A Ceph implementation for object storage (amazon s3 compatible)
Name:Version | Documentation | Purpose | Alternatives | Advantages |
---|---|---|---|---|
Terraform 1.5.4 | Docs | Hardware Provisioner Initial Setup |
Salt Ansible |
1. Easy syntax 2. Sufficient community and documentation 3. Much better suited for hardware provisioning |
Hetzner Provider 1.42.1 | Docs | Deploying servers | Vultr DigitalOcean |
1. Cheaper :) 2. Good community overlooking provider |
Ansible 2.15.2 | Docs | Automating Tasks | Salt |
1. No footprint on target hosts |
Ubuntu 22.04 | Docs | Operating system | Debian Centos |
1. Bigger community 2. Faster releases than debian 3. Bigger community than any other OS 4. Not cash grapping like centos (Yet :)) |
Victoriametrics latest | Docs | Time-series Database | InfluxDB Prometheus |
1. High performance 2. Cost-effective 3. Scalable 4. Handles massive volumes of data 5. Good community and documentation |
vmalert latest | Docs | Evaluating Alerting Rules | Prometheus Alertmanager |
1. Works well with VictoriaMetrics 2. Supports different datasource types |
vmagent latest | Docs | Collecting Time-series Data | Prometheus |
1. Works well with VictoriaMetrics 2. Supports different data source types |
Alertmanager latest | Docs | Handling Alerts | ElastAlert Grafana Alerts |
1. Handles alerts from multiple client applications 2. Deduplicates, groups, and routes alerts 3. Can be plugged to multiple endpoints (Slack, Email, Telegram, Squadcast, ...) |
Grafana latest | Docs | Monitoring and Observability | Prometheus Datadog New Relic |
1. Create, explore, and share dashboards with ease 2.Huge community and documentation 3. Easy to setup and manage 4. Many out of the box solutions for visualization |
Nodeexporter latest | Docs | Hardware and OS Metrics | cAdvisor Collectd |
1. Measure various machine resources 2. Pluggable metric collectors 3. Basic standard for node monitoing |
Cephexporter latest | Docs | Monitoring Ceph Clusters | NoN I Know of |
1. Works well with Ceph 2. Exposes Ceph metrics to Prometheus |
Docker latest | Docs | Application Deployment and Management | containerd podman |
1. Much more bells and wistels are included out of the box comparing to alternatives 2. Awsome community and documentation 3. Easy to work with |
Note Each ansible role has a general and a specific Readme file. It is encouraged to read them before firing off
p.s: Start with the readme file of main setup playbook
- Create an Api on hetzner
- Create a server as terraform and ansible provisioner (Needless to say that ansible and terraform must be installed)
- Clone the project
- In modular_terraform folder create a terraform.tfvars
- The file must contain the following variables
- hcloud_token "APIKEY"
- image_name = "ubuntu-22.04"
- server_type = "cpx31"
- location = "hel1"
- The file must contain the following variables
- Run terraform init to create the required lock file
- Before firing off, run terraform plan to see if everything is alright
- Run terraform apply
- Go Drink a cup of coffe and come back in 10 minutes or so (Hopefully everything must be up and running by then (: )

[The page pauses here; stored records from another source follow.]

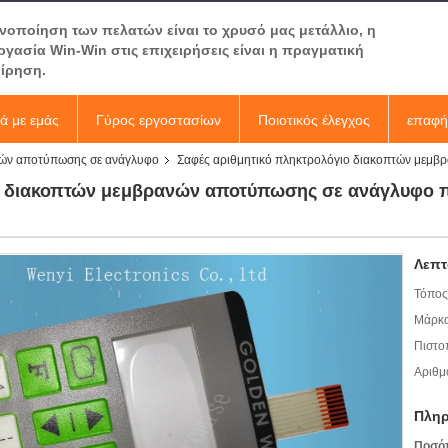
ανοποίηση των πελατών είναι το χρυσό μας μετάλλιο, η
ργασία Win-Win στις επιχειρήσεις είναι η πραγματική
είρηση.
κά με εμάς
Γύρος εργοστασίων
Ποιοτικός έλεγχος
επαφή
νών αποτύπωσης σε ανάγλυφο
Σαφές αριθμητικό πληκτρολόγιο διακοπτών μεμ
ιο διακοπτών μεμβρανών αποτύπωσης σε ανάγλυφο
Λεπτ
Τόπος
Μάρκα
Πιστο
Αριθμ
Πληρ
Ποσό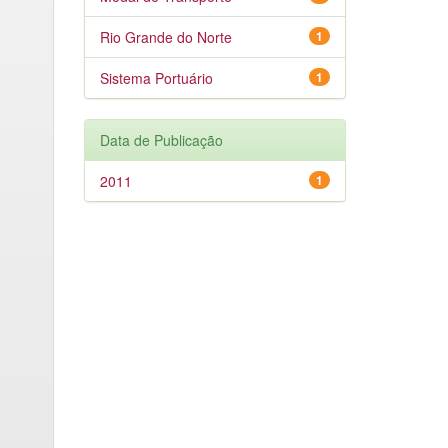
Rio Grande do Norte
1
Sistema Portuário
1
Data de Publicação
2011
1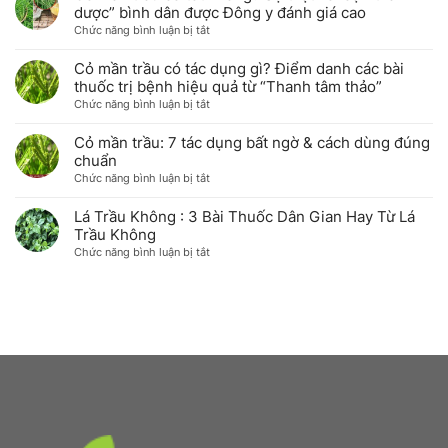
tại
tươi
dược” bình dân được Đông y đánh giá cao
cỏ
nhà
&
ở
Chức năng bình luận bị tắt
mần
khô
Cỏ
trầu
giữ
mần
với
Cỏ mần trầu có tác dụng gì? Điểm danh các bài
trọn
trầu
sức
thuốc trị bệnh hiệu quả từ “Thanh tâm thảo”
dược
có
khỏe
ở
Chức năng bình luận bị tắt
tính
tốt
&
Cỏ
tại
không?
sắc
mần
Cỏ mần trầu: 7 tác dụng bất ngờ & cách dùng đúng
nhà
Sự
đẹp
trầu
chuẩn
thật
có
ở
Chức năng bình luận bị tắt
về
tác
Cỏ
loại
dụng
mần
Lá Trầu Không : 3 Bài Thuốc Dân Gian Hay Từ Lá
“thần
gì?
trầu:
Trầu Không
dược”
Điểm
7
bình
ở
Chức năng bình luận bị tắt
danh
tác
dân
Lá
các
dụng
được
Trầu
bài
bất
Đông
Không
thuốc
ngờ
y
:
trị
&
đánh
3
bệnh
cách
giá
Bài
hiệu
dùng
cao
Thuốc
quả
đúng
Dân
từ
chuẩn
Gian
“Thanh
Hay
tâm
Từ
thảo”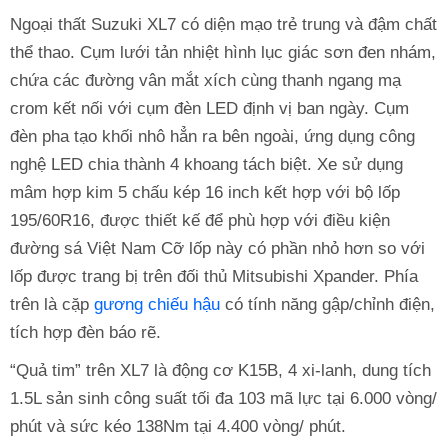
Ngoại thất Suzuki XL7 có diện mạo trẻ trung và đậm chất
thể thao. Cụm lưới tản nhiệt hình lục giác sơn đen nhám,
chứa các đường vân mắt xích cùng thanh ngang mạ
crom kết nối với cụm đèn LED định vị ban ngày. Cụm
đèn pha tạo khối nhô hẳn ra bên ngoài, ứng dụng công
nghệ LED chia thành 4 khoang tách biệt. Xe sử dụng
mâm hợp kim 5 chấu kép 16 inch kết hợp với bộ lốp
195/60R16, được thiết kế để phù hợp với điều kiện
đường sá Việt Nam Cỡ lốp này có phần nhỏ hơn so với
lốp được trang bị trên đối thủ Mitsubishi Xpander. Phía
trên là cặp
gương chiếu hậu
có tính năng gập/chỉnh điện,
tích hợp đèn báo rẽ.
“Quả tim” trên XL7 là động cơ K15B, 4 xi-lanh, dung tích
1.5L sản sinh công suất tối đa 103 mã lực tại 6.000 vòng/
phút và sức kéo 138Nm tại 4.400 vòng/ phút.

- RGW IPs are not set on the domain automatically
- No custom dashboards
- No automation for scaling or maintenance
- No audit logging (to see when,who made what changes on the cluster)
- Terraform is limited to Hetzner
- Since there is no specific range for servers, public-network of mon, in on 0.0.0.0/0
- Firewall policies minimize the risk
- Grafana datasource must be set manually http://IP_ADDRESS_:8428
- Run the following command for terraform to install dependencies and create the lock file
terraform init
- Run the following command and check if there are any problems with terraform
terraform plan
- Apply terraform modules and get started
terraform apply
- Check the storage capacity on OSDs
ceph -s
ceph orch host ls
ceph df
- Check if Mons are in quorum
ceph mon stat
- Check if Victoria_Metrics and Vmagent work
-
Note
- Check if vmalert works
-
Note
- Check if Grafana works
-
Note
All dashboard are provisioned To add custom dashbaord on load, add it to /Ansible/roles/Victoria_Metrics/files/Grafana/provisioning/dashboards as a .json file. It would automatically be loaded to Grafana Just keep in mind that you have to also copy the dashbaord using ansible to the remote destination
- Check if Alert manager is working
-
Note
Created some alerts to demonstrate The alerts are being routed to Slack/Gmail
- Creating a bucket
s3cmd --config=s3cfg mb s3://bucket
- Upload objects
s3cmd --config=scfg put 1G.bin s3://bucket
- To Clean up everything (including the nodes themselvs)
terraform destroy